Les difficultés d’accès à l’information ne sont pas le seul problème que les auditeurs ont relevé dans leur rapport. Suite à des désaccords avec la Turquie sur la manière de répondre aux besoins en matière d’infrastructures municipales et de soutien socio-économique, ces domaines n’ont pas été suffisamment couverts au goût de la CCE.

Si dans la plupart des domaines les efforts ont répondu aux besoins définis, les auditeurs pointent une exception : la gestion des migrations. La « facilité  de l’UE en faveur des réfugiés en Turquie » a en effet pour objectif fondamental d’aider les réfugiés, et la Turquie a bénéficié d’aides distinctes (350 millions d’euros dans le cadre de l’Instrument d’aide de préadhésion) pour la gestion des migrations.

En outre, la Cour a souligné que des types d’activités similaires étaient financés par des instruments différents, ce qui entraîne des chevauchements et rend le processus plus complexe.

Les auditeurs conseillent donc à la Commission d’élaborer « une répartition claire des tâches » pour assurer une meilleure cohérence.

Le rapport regrette par ailleurs les coûts indirects élevés et souvent injustifiés payés aux partenaires de mise en œuvre. Au total, 70 % du budget est acheminé par l’intermédiaire des Nations unies et des institutions financières internationales. La CCE demande donc à la Commission de négocier avec les parties prenantes pour les réduire.

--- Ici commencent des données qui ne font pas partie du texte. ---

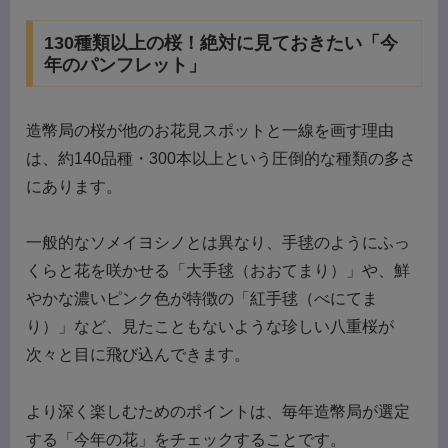
130種類以上の桜！絶対に見ておきたい「今
年のパンフレット」
造幣局の桜が他のお花見スポットと一線を画す理由
は、約140品種・300本以上という圧倒的な種類の多さ
にあります。
一般的なソメイヨシノとは異なり、手毬のようにふっ
くらと花を咲かせる「大手毬（おおてまり）」や、鮮
やかな濃いピンク色が特徴の「紅手毬（べにてま
り）」など、見たこともないような珍しい八重桜が
次々と目に飛び込んできます。
より深く楽しむためのポイントは、毎年造幣局が選定
する「今年の花」をチェックすることです。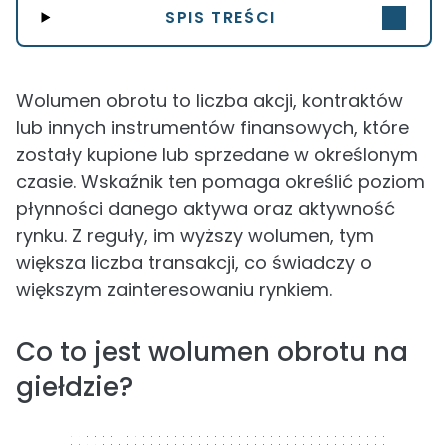
SPIS TREŚCI
Wolumen obrotu to liczba akcji, kontraktów
lub innych instrumentów finansowych, które
zostały kupione lub sprzedane w określonym
czasie. Wskaźnik ten pomaga określić poziom
płynności danego aktywa oraz aktywność
rynku. Z reguły, im wyższy wolumen, tym
większa liczba transakcji, co świadczy o
większym zainteresowaniu rynkiem.
Co to jest wolumen obrotu na
giełdzie?
320 x 50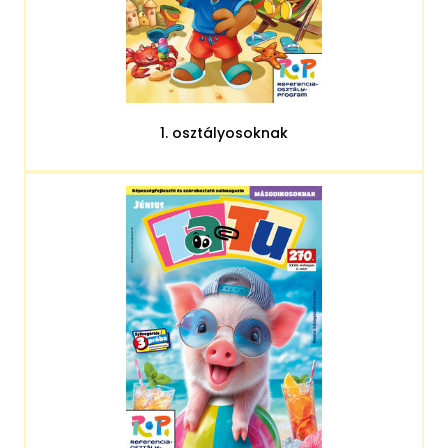
1. osztályosoknak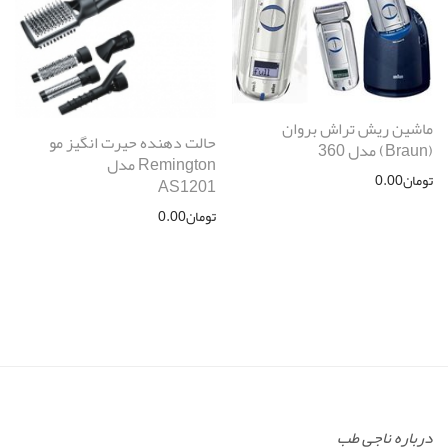
ماشین ریش تراش بروان
حالت دهنده حیرت انگیز مو
(Braun) مدل 360
Remington مدل
تومان
0.00
AS1201
تومان
0.00
درباره ناجی طب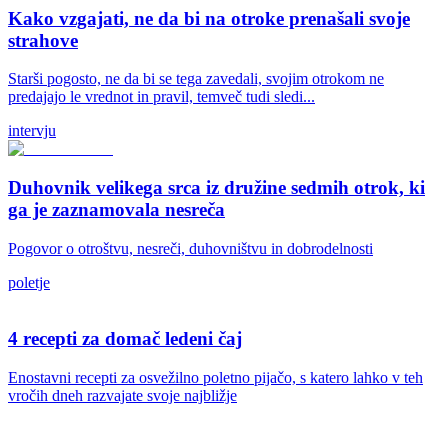
Kako vzgajati, ne da bi na otroke prenašali svoje
strahove
Starši pogosto, ne da bi se tega zavedali, svojim otrokom ne
predajajo le vrednot in pravil, temveč tudi sledi...
intervju
Duhovnik velikega srca iz družine sedmih otrok, ki
ga je zaznamovala nesreča
Pogovor o otroštvu, nesreči, duhovništvu in dobrodelnosti
poletje
4 recepti za domač ledeni čaj
Enostavni recepti za osvežilno poletno pijačo, s katero lahko v teh
vročih dneh razvajate svoje najbližje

Les auditeurs ont enfin mis en relief l’absence de stratégie de transition de l’aide humanitaire à l’aide au développement dans sept des dix projets examinés et la nécessité pour les autorités turques d’améliorer l’environnement opérationnel des ONG, dont la complexité entrave la mise en œuvre des projets.

Trois milliards de plus

La « facilité de l’UE en faveur des réfugiés en Turquie », le programme global d’aide, a été mise en place en 2016 et dotée de trois milliards d’euros pour évaluer et répondre aux besoins des réfugiés arrivés dans le pays suite aux conflits en Syrie et en Irak.

Environ 4 millions de personnes se sont réfugiées en Turquie pour échapper aux combats dans la région. Les arrivées se sont multipliées entre 2014 et 2016, avec la dégradation de la situation en Syrie.

En mars 2016, l’UE et la Turquie ont conclu un accord afin d’empêcher les arrivées de migrants dans l’Union via la route est-méditerranéenne. En juin dernier, les États membres ont décidé d’allouer trois milliards supplémentaires au programme.

La CCE espère à présent que ses remarques seront prises en compte pour l’application de cette nouvelle tranche d’aide, afin de limiter le risque de mauvaise utilisation des fonds.